A première vue, la fonction Ressources Humaines ne semble pas être la fonction la plus innovante. Pourtant, la fonction n’a cessé d’évoluer et aujourd’hui elle est largement impactée par le besoin d’exploiter les données qui lui permettront de répondre aux enjeux de transformation des organisations et au succès de ces dernières.
Dans cette réinvention de la fonction RH, le rôle du DRH doit lui aussi évoluer pour être au rendez-vous des attentes business et devenir un partenaire des dirigeants. Certaines Directions RH sont mieux préparées que d’autres : alors que la transformation est déjà lancée, 51 % des DRH disent avoir besoin d’une meilleure compréhension de la façon dont les technologies émergentes permettront d’accompagner l’évolution des métiers. L’AI va impacter tous les domaines de la gestion des Ressources Humaines.
A mesure que les compétences numériques clés vont se raréfier, les organisations doivent devenir plus centrées sur le développement de leurs propres talents. Il ne fait aucun doute que les services des RH disposent de plus de données que jamais. Les RH plus efficaces seront ceux qui pourront tirer parti de ces grandes quantités de données pour améliorer la productivité et répondre de façon prédictive, et non réactive, à la nécessité d’attirer, de retenir, de développer et d’engager les talents pour disposer en permanence des compétences nécessaires à l’entreprise.
Les DRH avertis ont compris que l’IA est un allié fondamental de par sa capacité à traiter très rapidement de grandes quantités de données pour faire des recommandations personnalisées et des prédictions objectives permettant ainsi d’accompagner les prises de décisions.
IBM a réussi la transformation IA de sa fonction RH en positionnant clairement l’IA au service de la transformation des compétences de l’entreprise.

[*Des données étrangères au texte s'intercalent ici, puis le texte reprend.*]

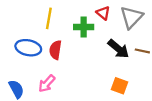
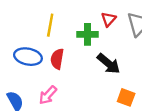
red triangle: (103, 13) -> (109, 19), turned 32
black arrow: (118, 49) -> (109, 64), moved

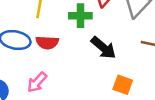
red semicircle: (57, 59) -> (47, 43), turned -96

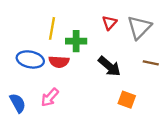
green cross: (80, 16) -> (76, 41), moved

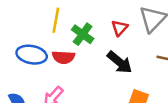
red triangle: (109, 23) -> (120, 28), moved
green cross: (76, 41) -> (83, 34), turned 36

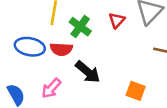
black arrow: (120, 62) -> (88, 72), moved

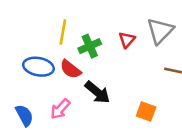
green cross: (80, 27) -> (90, 46), turned 30
red semicircle: (61, 49) -> (70, 69), turned 35

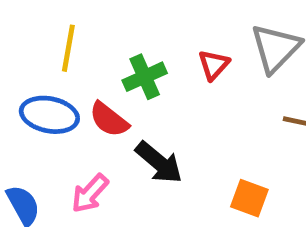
yellow line: (63, 32) -> (68, 48), moved

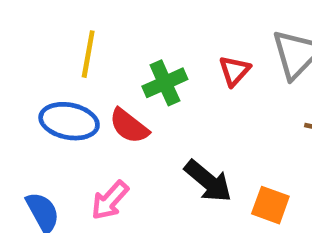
black arrow: (159, 162) -> (208, 181), moved

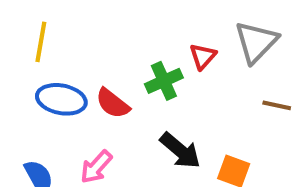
yellow line: (88, 54) -> (41, 42), moved
green cross: (165, 83) -> (164, 81), moved

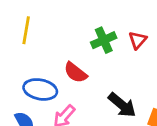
green cross: (164, 81) -> (104, 40), moved
blue ellipse: (61, 99) -> (40, 89), moved

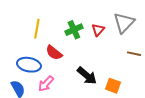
yellow line: (26, 30) -> (37, 29), moved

Pour ne donner que quelques chiffres, en 3 ans :
- 80% des compétences des 350 000 employés ont été transformées
- Le nombre d’heure de formation a été multiplié par 3 pour un coût divisé par 2 : IBM demande aux employés de se former 40 heures par an : la moyenne était de 60 heures en 2018 et de 70 heures en 2019
- L’engagement (Net Promoter Score) a augmenté de 17 points
- Le nombre de candidatures a été multiplié par 3 en moyenne depuis le site carrière
Nous allons explorer quelques-unes des innovations qui transforment déjà fondamentalement les RH.
Transformer l’expérience candidat
L’IA permet d’améliorer significativement l’expérience de recrutement du point de vue du candidat en l’aidant à trouver un emploi qui correspondent à ses compétences, ses préférences, son expérience professionnelle, sa séniorité et sa formation. En analysant le CV du candidat et en le comparant à l’ensemble des offres disponibles, l’IA permet en quelques secondes de proposer et de classer les offres les plus pertinentes en intégrant des options auxquelles le candidat n’aurait peut-être pas pensé.
Plus de 40% des candidats considèrent qu’ils sont mal informés pendant le processus de recrutement. L’expérience peut être améliorée par des Assistant virtuels qui permettent au candidat de poser des questions sur la stratégie, la culture de l’entreprise ou même - des questions que le candidat n’aurait pas oser poser lors d’un premier entretien telle que - la rémunération, l’équilibre vie professionnelle/vie privée, les avantages sociaux, etc...
En simplifiant et transformant l’expérience candidat, l’IA augmente le nombre de candidatures (x3 pour IBM) et la qualité des candidatures par l’utilisation de la technologie qui permet de proposer les offres les plus pertinentes au travers d’une expérience plus engageante.
Focaliser les recruteurs sur les candidatures les plus pertinentes
Un recruteur passe en moyenne 80% de son temps à traiter des CVs et passe environ 6 secondes pour analyser un CV, avec pour résultat, un délai de recrutement très long et 40% des managers qui ne réembaucheraient pas leurs récentes recrues.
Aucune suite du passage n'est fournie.